Ülkenin coğrafi güzelliklerini izleyerek yapmış olduğum hiç de sıkıcı olmayan bir yolculukla Kwai Köprüsüne ulaştım. Kwai köprüsü filminin meşhur müziği kulaklarımda, ve Tayland'a gelmeden tekrar izlediğim Kwai Köprüsü filminin bende bıraktığı etkiyle köprünün bulunduğu yerdeym.
Mutluluk mu yoksa 2. Dünya savaşının insanlık tarihinde yer edinen üzücü olaylarının etkisi mi bilmem, ama burada olmanın bana heyecan verdiği ve iyi ki gelmişim dedirten bir yer. Tayland'a sürekli gelip de Kwai Köprüsüne gelmeyen birçok gezgin olduğunu da biliyorum.
Köprü öyle tarihi bir köprü değil, beton üzerine demir bir köprü, zaten savaş sırasında orjinal olan yıkılıyor sonra bu köprü yapılıyor.
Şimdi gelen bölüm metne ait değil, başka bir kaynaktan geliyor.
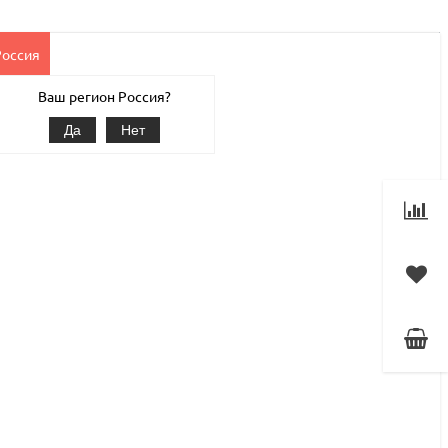
Россия
Клиентам
Наши услуги
1С-Битрикс
Магазин
Ваш регион Россия?
Да
Нет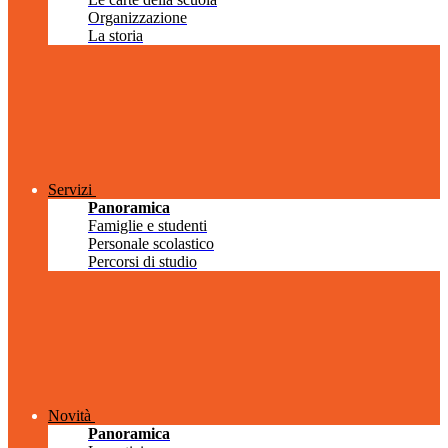
Organizzazione
La storia
Servizi
Panoramica
Famiglie e studenti
Personale scolastico
Percorsi di studio
Novità
Panoramica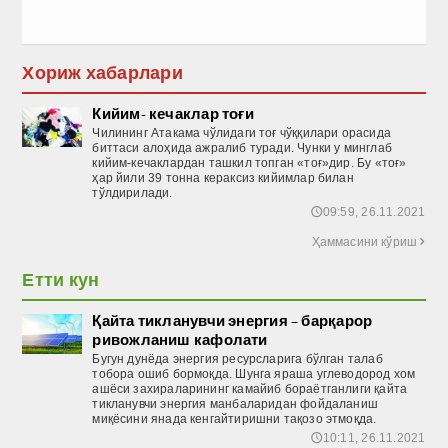
Хориж хабарлари
Кийим- кечаклар тоғи
Чилининг Атакама чўлидаги тоғ чўққилари орасида
биттаси алоҳида ажралиб туради. Чунки у минглаб
кийим-кечаклардан ташкил топган «тоғ»дир. Бу «тоғ»
ҳар йили 39 тонна кераксиз кийимлар билан
тўлдирилади.
09:59, 26.11.2021
🕔
Ҳаммасини кўриш

Етти кун
Қайта тикланувчи энергия – барқарор
ривожланиш кафолати
Бугун дунёда энергия ресурс­ларига бўлган талаб
тобора ошиб бормоқда. Шунга яраша углеводород хом
ашёси захираларининг камайиб бораётганлиги қайта
тикланувчи энергия манбаларидан фойдаланиш
миқёсини янада кенгайтиришни тақозо этмоқда.
10:11, 26.11.2021
🕔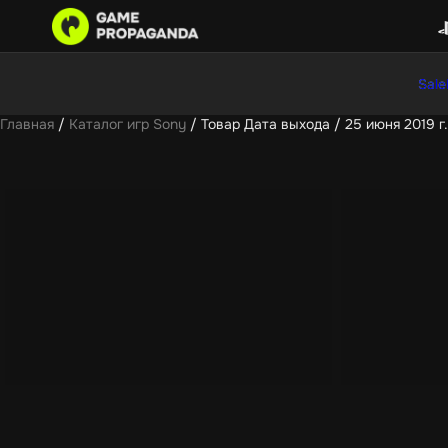
Sale
Главная
/
Каталог игр Sony
/ Товар Дата выхода / 25 июня 2019 г.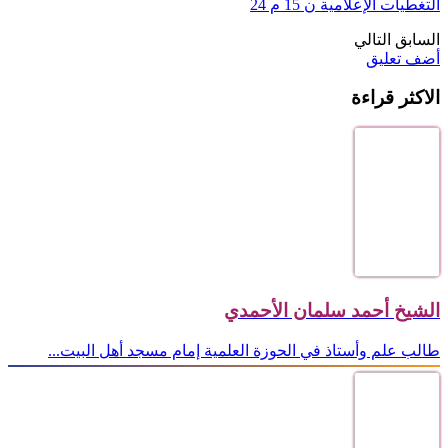
التغطيات الإعلامية ن 15 م 24
السابق
التالي
أضف تعليق
الاكثر قراءة
الشيخ أحمد سلمان الأحمدي
طالب علم وأستاذ في الحوزة العلمية إمام مسجد أهل البيت...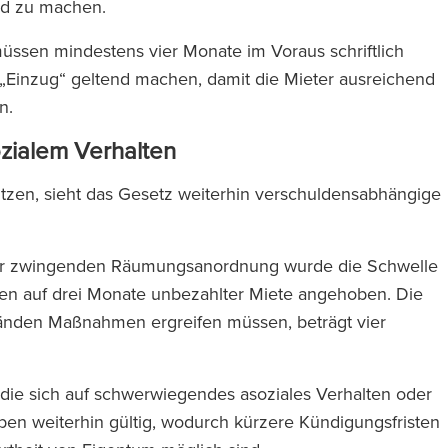
end zu machen.
ssen mindestens vier Monate im Voraus schriftlich
„Einzug“ geltend machen, damit die Mieter ausreichend
en.
zialem Verhalten
tzen, sieht das Gesetz weiterhin verschuldensabhängige
er zwingenden Räumungsanordnung wurde die Schwelle
en auf drei Monate unbezahlter Miete angehoben. Die
ständen Maßnahmen ergreifen müssen, beträgt vier
die sich auf schwerwiegendes asoziales Verhalten oder
ben weiterhin gültig, wodurch kürzere Kündigungsfristen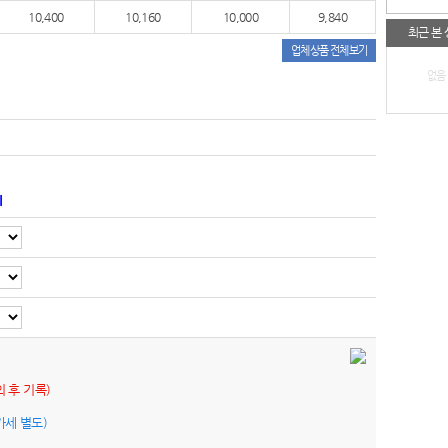
10,400
10,160
10,000
9,840
최근 본
업체상품 전체보기
없음
기
의 후 기록)
가세 별도)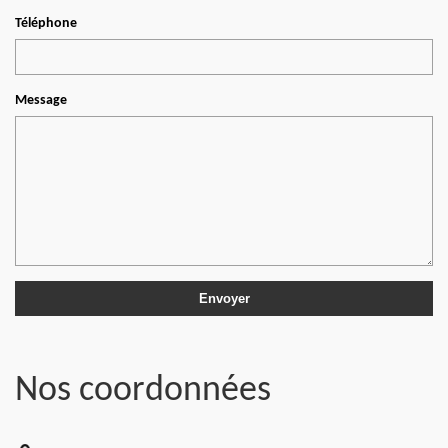
Téléphone
Message
Nos coordonnées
Aman ben orjinal değilse gezmem demeyin, mutlaka gelin.
Kwai Köprüsü |
Köprünün hemen yanındia Jeath Savaş Müzesi var, savaş sırasında burada yaşanan kıyımı en iyi anlatan müze. Jeath, Japanese, English, Australian, American, Thai ve Holland'ın baş harflerinden oluşmakta. Müzede 2. Dünya savaşında kullanılan silah ve bombalar, köprü yapımında çalışan insanların çektiği eziyeti anlatan canlandırmalar mevcut. Buradayken Çanakkale'de ki şehitlerimiz ve yaşadıkları zorluklar aklıma geliyor, derin bir nefes alıp zalimlere lanet okuyarak köprüye doğru yavaş yavaş yürüyorum.
Kwai Köprüsü Gezi Treni |
Köprüyü ister turistik bir trenle isterseniz yürüyerek dolaşabilirsiniz, Kwai Köprüsünün, üzücü hikayesinin dışında muhteşem bir manzarası var. Köprünün ortasında nehir etrafındaki ahşap yapılara bakıp birkaç dakika kendimle yalnız kalıp manzarayı izledim.
Kwai Köprüsünden Nehrin Görünümü |
Nehrin karşı tarafında gördüğüm büyük Budist Tapınağına da uğruyorum. Tapınakta dua edenleri fazla rahatsız etmeden dolaşıyorum. Bir de aşağıdan köprüye bakmak ve nehrin suyuna dokunmak isteğimden nehir kenarına gidiyorum.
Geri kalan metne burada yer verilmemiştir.